The library name has to be unique to allow unambiguous referencing in other libraries. I don’t know if there are other libraries in the world which provide the same functionality besides STL, but to allow the replacement, we should also have something like “library-type” or “library-common-name” – something similar to is-std-library, but more generic. For std libs it will be set to “std” so referencing libraries can just use “std” if they allow the substitution. I also think that this Is a library and not a module attribute, but if there are some nuances I am not aware of, we can sure have additional attributes for each module overriding the general library one.

So, to make it visual, I am proposing to have

   "version": 1,
   "revision": 0,
   “library”: “unique name like Microsoft.STL",
   "c++": {
      "modules": []
   “referenced-libraries”:[] <-- not present for std libs, but other libraries can reference “std” and other libs.


From: SG15 <sg15-bounces_at_[hidden]> On Behalf Of Daniel Ruoso via SG15
Sent: Tuesday, December 12, 2023 13:57
To: sg15_at_[hidden]ocpp.org
Cc: Daniel Ruoso <daniel_at_[hidden]>
Subject: [SG15] Proposal for module metadata format to be used by the std library and others

As discussed in the meeting on 2023-12-12, I'm putting together a proposal for the metadata format to be used both when discovering the std modules as well as for pre-built libraries in general.

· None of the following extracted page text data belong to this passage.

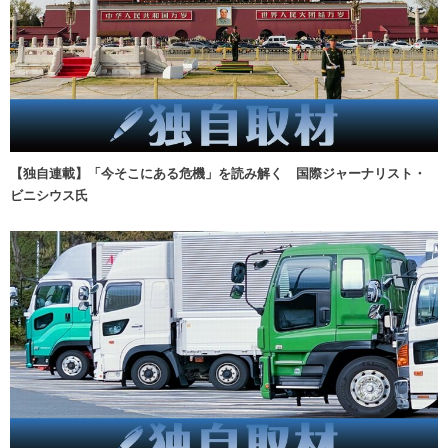
【独自連載】「今そこにある危機」を読み解く 国際ジャーナリスト・
ビニシウス氏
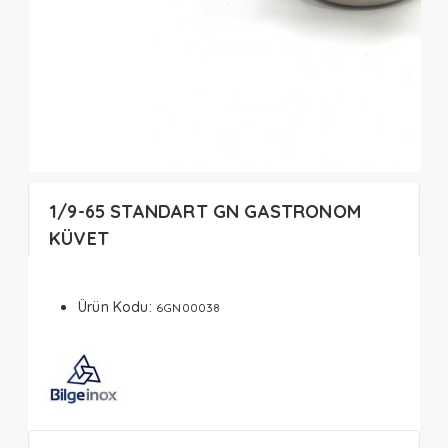
1/9-65 STANDART GN GASTRONOM
KÜVET
Ürün Kodu:
6GN00038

There was general agreement that while the std library always needs special cases, we will need some metadata format to describe the std modules, and it would be unfortunate if the format used for the std library was different than that used in other scenarios.

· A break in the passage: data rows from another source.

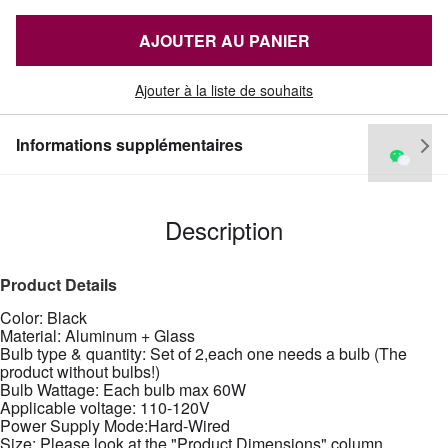
AJOUTER AU PANIER
Ajouter à la liste de souhaits
Informations supplémentaires
Description
Product Details
Color: Black
Material: Aluminum + Glass
Bulb type & quantity: Set of 2,each one needs a bulb (The
product without bulbs!)
Bulb Wattage: Each bulb max 60W
Applicable voltage: 110-120V
Power Supply Mode:Hard-Wired
Size: Please look at the "Product Dimensions" column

There was some desire to have this be a starting point for a wider metadata format to cover other aspects beyond modules, so this proposal will be split in two. First covering modules, and later offering an option on how that information could be embedded into a wider format.

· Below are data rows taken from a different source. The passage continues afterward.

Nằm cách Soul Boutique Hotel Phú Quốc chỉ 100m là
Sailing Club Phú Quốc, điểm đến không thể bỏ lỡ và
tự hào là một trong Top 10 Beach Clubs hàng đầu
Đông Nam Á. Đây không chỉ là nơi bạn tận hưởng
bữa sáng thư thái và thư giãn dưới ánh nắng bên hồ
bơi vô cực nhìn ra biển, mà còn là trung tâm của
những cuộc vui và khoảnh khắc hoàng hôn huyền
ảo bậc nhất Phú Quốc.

Before jumping into the format itself, here's the list of requirements that guided the design:

 * Module discovery should be subordinate to ABI decisions having been made already. The outcome is that we don't expect the module metadata to be used to discover which ABI settings are available for a given standard library or how to choose between them. The way that this manifests is that, following the lead from P2577R2, we expect the libraries to ship those metadata files on a one-to-one mapping with the library binary used as input to the linker.

 * The path to the module source files should be discovered via the meatadata file. The outcome is that we don't expect a mechanism to search for those module files in a directory, nor a specific standard on how they should be named. but rather the build system will be given that information directly. This also allows the choice of the standard library splitting its implementation into interface partitions for ease of maintainability.

 * The compiler should offer a mechanism to introspect the path to the metadata file of the standard library, with the settings that the compiler will be used. That means build systems don't need to perform the lookup of the metadata.
The format should be extensible to cover vendor-specific settings.
The format should be versioned to allow future backward-compatible changes.

 * The format should allow indicating when the intention is to build the std module, since the compiler should reject a module accidentally named in a way that conflicts with the std module.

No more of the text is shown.